In its purest form, it means that the federal lands should be sold to private interests. The theory is that private landholders, who have an economic stake in the land, will manage it more productively and efficiently than any level of government.

Some rebels conclude that even state management of their lands would mean unnecessary bureaucracy and red tape. Some Washington officials see it as a way to reduce the budget deficit.

But others in and out of the movement are afraid of the idea. Rhodes is promoting it, but even he says he would support it only with safeguards. He is toying with a formulation that would let ranchers acquire the surface rights to land they have been using, with federal ownership of the mineral rights intact. The states would take over day-to-day management of the land.

Other westerners, fearing that their land would end up in the hands of wealthy foreign investors rather than the ranchers who now use it, are resisting the new scheme. "Some of us feel Dean has been sold a bill of goods in Washington," said one Nevadan in the movement.

Jac Shaw, who acknowledges an interest in the idea, nonetheless has mighty reservations. "An economist can be as narrow-minded as a rancher, a miner or an environmentalist," he said. "All they see is money.... It would be absolutely foolish to dump everything at the highest bid price you could get. This could destroy America. The Arabs could end up owning everything."

Shaw favors a series of experimental programs on small parcels to test various concepts of land management.

Still, opponents of the Sagebrush Rebellion recognize that the movement's new direction may be harder to attack. Gov. Lamm has been an outspoken opponent of the rebellion, vetoing a Sagebrush resolution approved by the state legislature. He says "privatization" is "less audacious" than transferring federal land to the states, but adds, "It is an equally bad idea."

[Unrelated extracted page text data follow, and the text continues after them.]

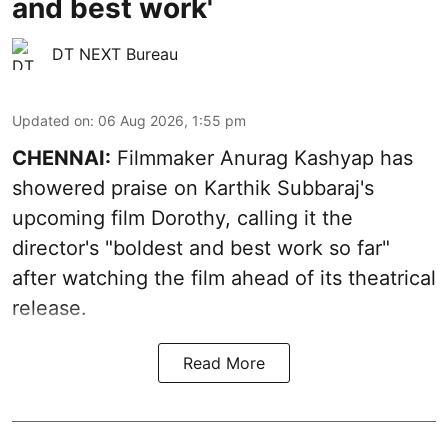
and best work'
DT NEXT Bureau
Updated on
:
06 Aug 2026, 1:55 pm
CHENNAI:
Filmmaker Anurag Kashyap has
showered praise on Karthik Subbaraj's
upcoming film Dorothy, calling it the
director's "boldest and best work so far"
after watching the film ahead of its theatrical
release.
Read More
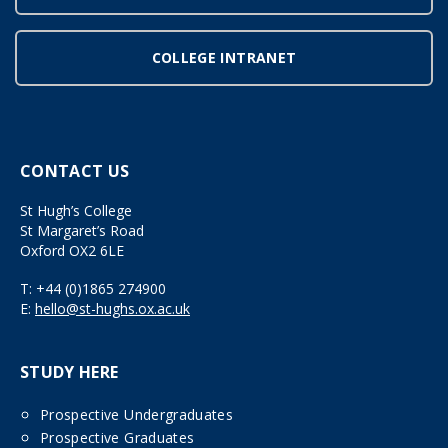
COLLEGE INTRANET
CONTACT US
St Hugh’s College
St Margaret’s Road
Oxford OX2 6LE
T:
+44 (0)1865 274900
E:
hello@st-hughs.ox.ac.uk
STUDY HERE
Prospective Undergraduates
Prospective Graduates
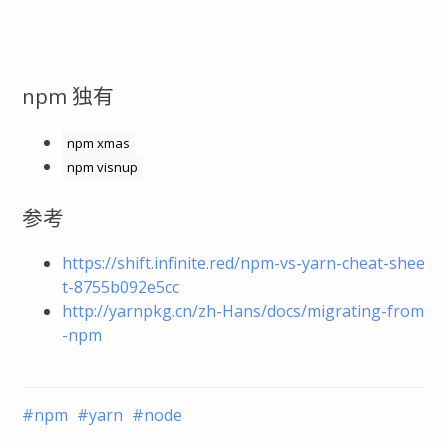
npm 独有
npm xmas
npm visnup
参考
https://shift.infinite.red/npm-vs-yarn-cheat-shee
t-8755b092e5cc
http://yarnpkg.cn/zh-Hans/docs/migrating-from
-npm
npm
yarn
node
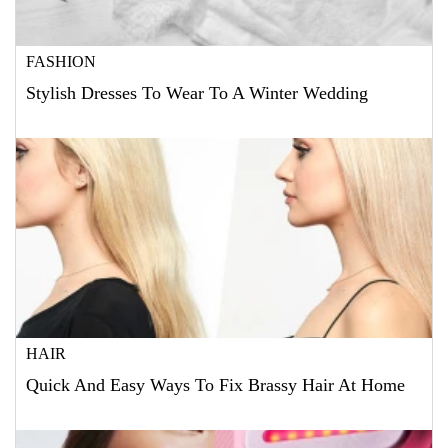
FASHION
Stylish Dresses To Wear To A Winter Wedding
HAIR
Quick And Easy Ways To Fix Brassy Hair At Home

But he fears it could take hold because of economic factors. "The Sagebrush Rebellion sounded good out on the hustings and out in the West, but 'privatization' is going to be harder to deal with."

The Reagan administration has taken tentative steps in this direction, but has hardly embraced the concept, in part because there is no agreement on what it is.

But rebellion leaders justify their interest in the concept on the basis of past experience.

"We've learned the original idea was politically unappealing and probably politically unachievable," said Shaw. "If we hold our head in the sand and say that's all we'll look at, we'd be in the same position we've accused the environmentalists of being in. We want to be ready to see that whatever change comes is one we can all live with and work with."